2 Million Australians Download Country’s Official Coronavirus Contact Tracing App

Almost 2 million Australians have downloaded a coronavirus tracing app within hours of its release, Health Minister Greg Hunt announced Monday, as the country moves to ease restrictions.

Released on Sunday, the app — called COVIDSafe — uses Bluetooth to connect with other phones within 1.5 metres which also have the app installed. If they are in contact for over 15 minutes, the app records data such as the date, time, contact distance and duration, and the other user’s encrypted identification code. This information is stored on the user’s phone for 21 days, after which it is automatically deleted.

Through the use of Bluetooth, the app records “digital handshakes” for each minute that two phones using the app are in contact. When a user tests positive for coronavirus, they are asked to upload the handshakes to a centralized National COVIDSafe Data Store, which are then accessed by contract tracers to notify people who are determined to be at risk.

The handshakes contain: The unique IDs of each user in contact — said to be an “encrypted version of the user’s mobile phone number”; Bluetooth signal strength used to determine distance; and a timestamp. Handshakes are stored on mobile devices and deleted 21 days after being created.

“[The app] will help us as we seek to return to normal and the Australian way of life,” Hunt said. “No one has access to that, not even yourself … only a state public health official can be given access to that data.”

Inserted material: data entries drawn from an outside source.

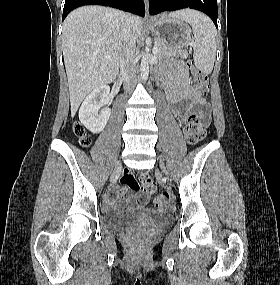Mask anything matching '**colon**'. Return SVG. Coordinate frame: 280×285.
Masks as SVG:
<instances>
[{
	"label": "colon",
	"mask_w": 280,
	"mask_h": 285,
	"mask_svg": "<svg viewBox=\"0 0 280 285\" xmlns=\"http://www.w3.org/2000/svg\"><path fill=\"white\" fill-rule=\"evenodd\" d=\"M191 72L192 81L198 92L206 97L209 92L208 76L203 71L195 68L191 63H188ZM208 121L199 118L196 114H189L185 120L184 133L189 143L197 144L204 139L206 135V127ZM74 132L79 137L80 144L83 147H88L91 143L84 128L80 124L74 126ZM121 182L130 186L134 190L142 189L146 193L155 190L156 185L152 178L148 175H143L139 180L130 172L125 171L121 176ZM169 202V195L166 193L158 194L154 197L153 203L156 206H165Z\"/></svg>",
	"instance_id": "colon-1"
}]
</instances>
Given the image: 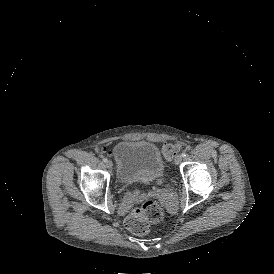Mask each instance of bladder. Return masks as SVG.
<instances>
[{
    "label": "bladder",
    "instance_id": "bladder-1",
    "mask_svg": "<svg viewBox=\"0 0 274 274\" xmlns=\"http://www.w3.org/2000/svg\"><path fill=\"white\" fill-rule=\"evenodd\" d=\"M113 158L120 182L148 180L166 173L165 158L151 141H122L113 148Z\"/></svg>",
    "mask_w": 274,
    "mask_h": 274
}]
</instances>
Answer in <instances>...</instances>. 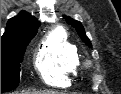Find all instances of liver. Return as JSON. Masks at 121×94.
<instances>
[{
    "label": "liver",
    "mask_w": 121,
    "mask_h": 94,
    "mask_svg": "<svg viewBox=\"0 0 121 94\" xmlns=\"http://www.w3.org/2000/svg\"><path fill=\"white\" fill-rule=\"evenodd\" d=\"M42 94H57V93L52 92V91H47V92H43Z\"/></svg>",
    "instance_id": "6515ba94"
}]
</instances>
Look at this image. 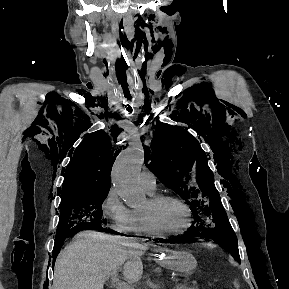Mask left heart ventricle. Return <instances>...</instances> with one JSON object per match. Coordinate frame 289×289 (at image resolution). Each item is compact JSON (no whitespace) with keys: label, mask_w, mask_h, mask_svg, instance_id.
Returning a JSON list of instances; mask_svg holds the SVG:
<instances>
[{"label":"left heart ventricle","mask_w":289,"mask_h":289,"mask_svg":"<svg viewBox=\"0 0 289 289\" xmlns=\"http://www.w3.org/2000/svg\"><path fill=\"white\" fill-rule=\"evenodd\" d=\"M140 211L150 213L155 225L163 231H179L188 221L184 208L174 201H165L152 206L147 199L140 207Z\"/></svg>","instance_id":"left-heart-ventricle-1"}]
</instances>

Further, uploaded data must legally be kept on Australian servers, and will be destroyed after the coronavirus pandemic passes.

“[The data] cannot leave the country, it cannot be accessed by anybody other than a state public health official, it cannot be used for any purpose other than the provision of data for the purposes of finding people with whom you have been in close contact, and it is punishable by jail if there is a breach of that,” said Hunt.

Contact tracing apps like COVIDSafe could prove vital to ending lockdowns by making it easier to track the spread (and hopefully, decline) of the virus as public life resumes.